= Haʻikū Valley =

Valley in Oʻahu, Hawaii, US

Haʻikū Valley is an amphitheater-shaped valley on the windward side of the Koʻolau Range behind Kāneʻohe, Oʻahu in the Hawaiian Islands. The valley was the site of a United States Navy radio transmitting station (later taken over by the Coast Guard as an OMEGA Navigation System station) and is part of the route of Hawaii's Interstate H-3.

The Haʻikū Stairs (also known as "Stairway to Heaven") is a foot trail of over 3,000 metal stairs which ascends to Puʻu Keahiakahoe, a 2800 ft peak above the east valley wall. The stairs were originally constructed as a means of reaching the radio antenna attachment points high on the surrounding ridge line. The trail starts at an elevation of 480 ft and covers an approximate horizontal distance of 4500 ft for an average slope of about 30 degrees (however, some sections are nearly vertical). The Haʻikū Stairs are closed to the public, although people still illegally trespass to experience the nearly two-hour climb.

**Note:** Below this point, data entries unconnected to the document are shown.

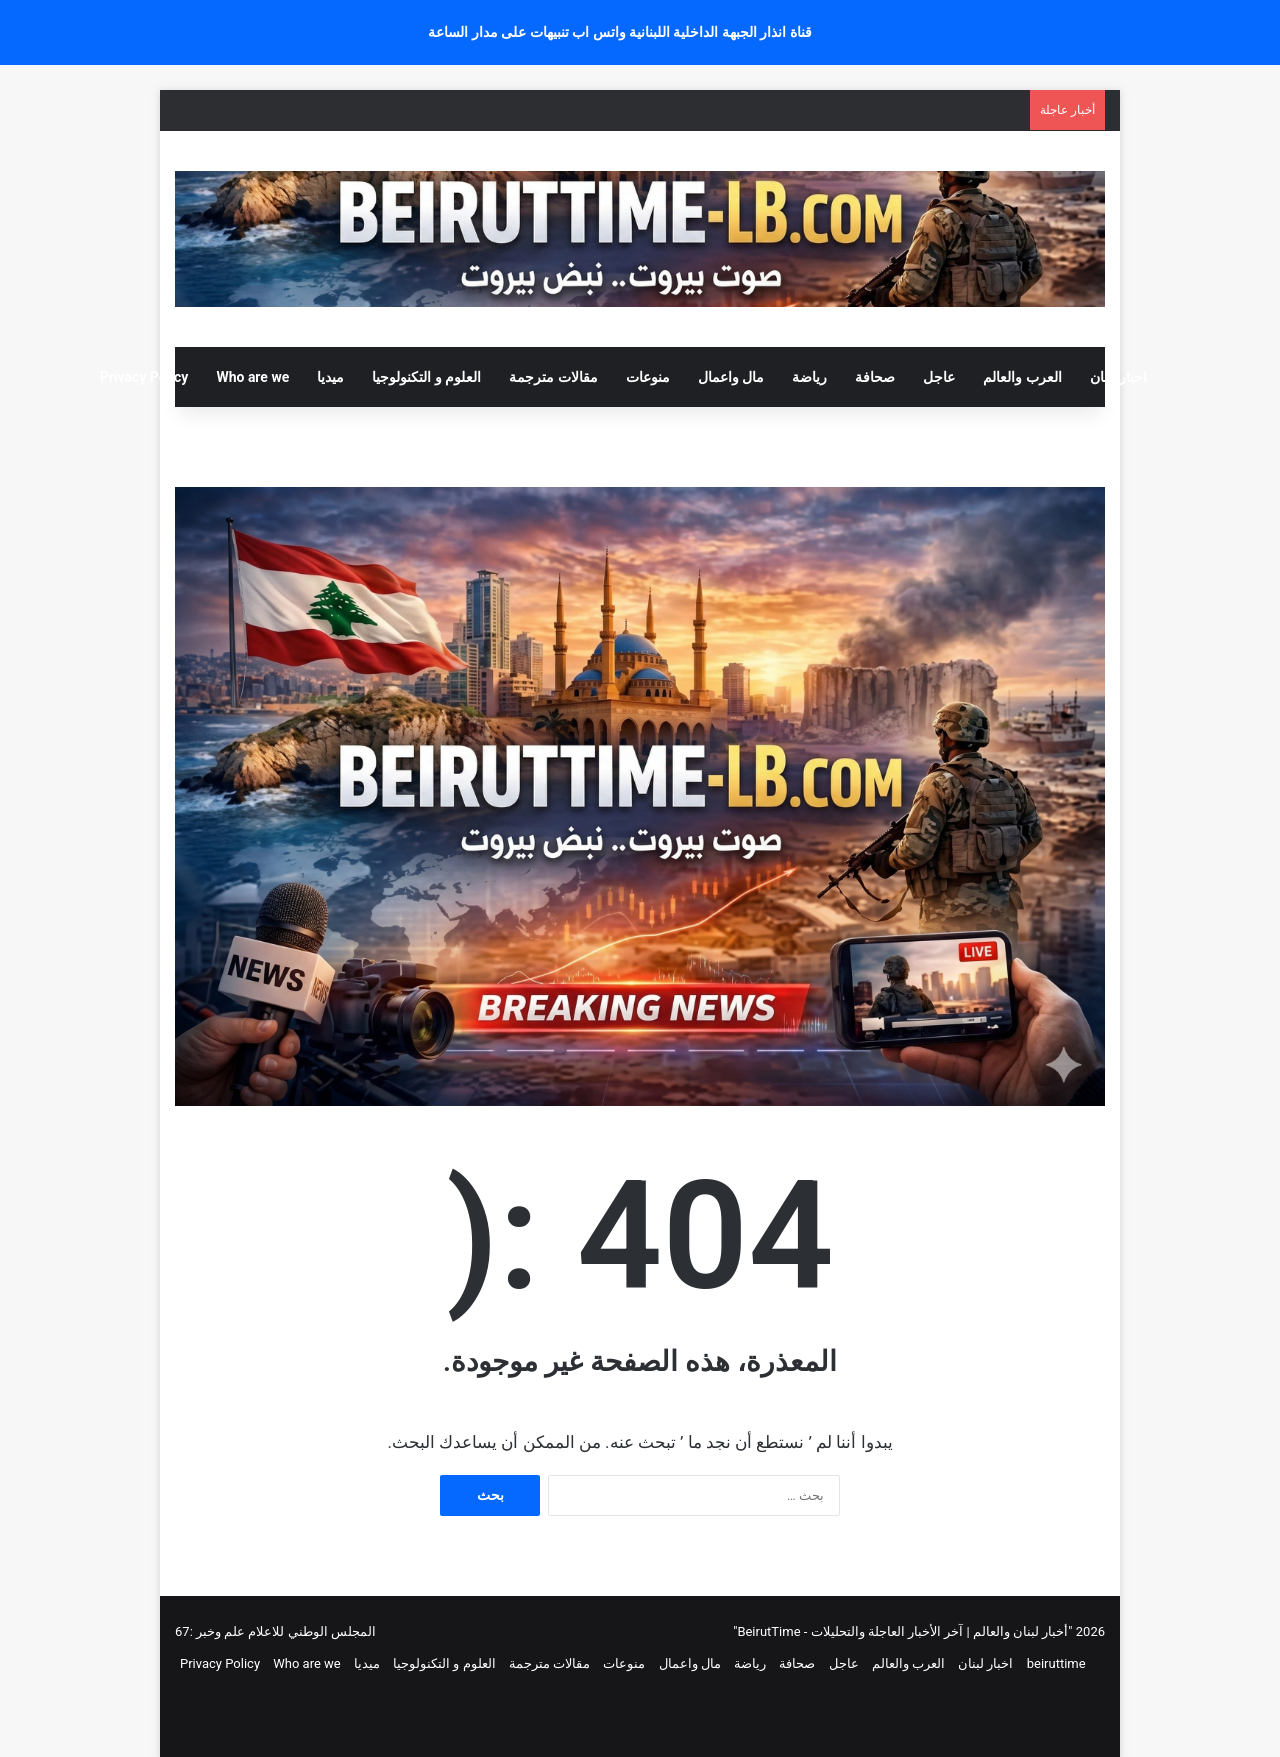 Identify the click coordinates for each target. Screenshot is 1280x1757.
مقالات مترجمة (553, 377)
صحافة (875, 377)
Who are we (252, 377)
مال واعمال (731, 377)
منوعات (648, 377)
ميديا (330, 377)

The facility initially was built following the attack on Pearl Harbor as a means of communicating with U.S. Navy ships as far away as Tokyo Bay. The facility had a massive antenna system consisting of five massive cable antennas draped from atop one mountain ridge, and across the mountain valley to the top of the other ridge. The ridges formed a horseshoe shape around the valley. The natural height of the mountain ridges made for an excellent means of having an elevated antenna system. The construction and use of the facility was initially a classified military secret.

The walls of the main building were over 5 ft thick and made of concrete. The building was designed to withstand a 500 lb bomb being dropped on the top of the building, allowing people inside to survive.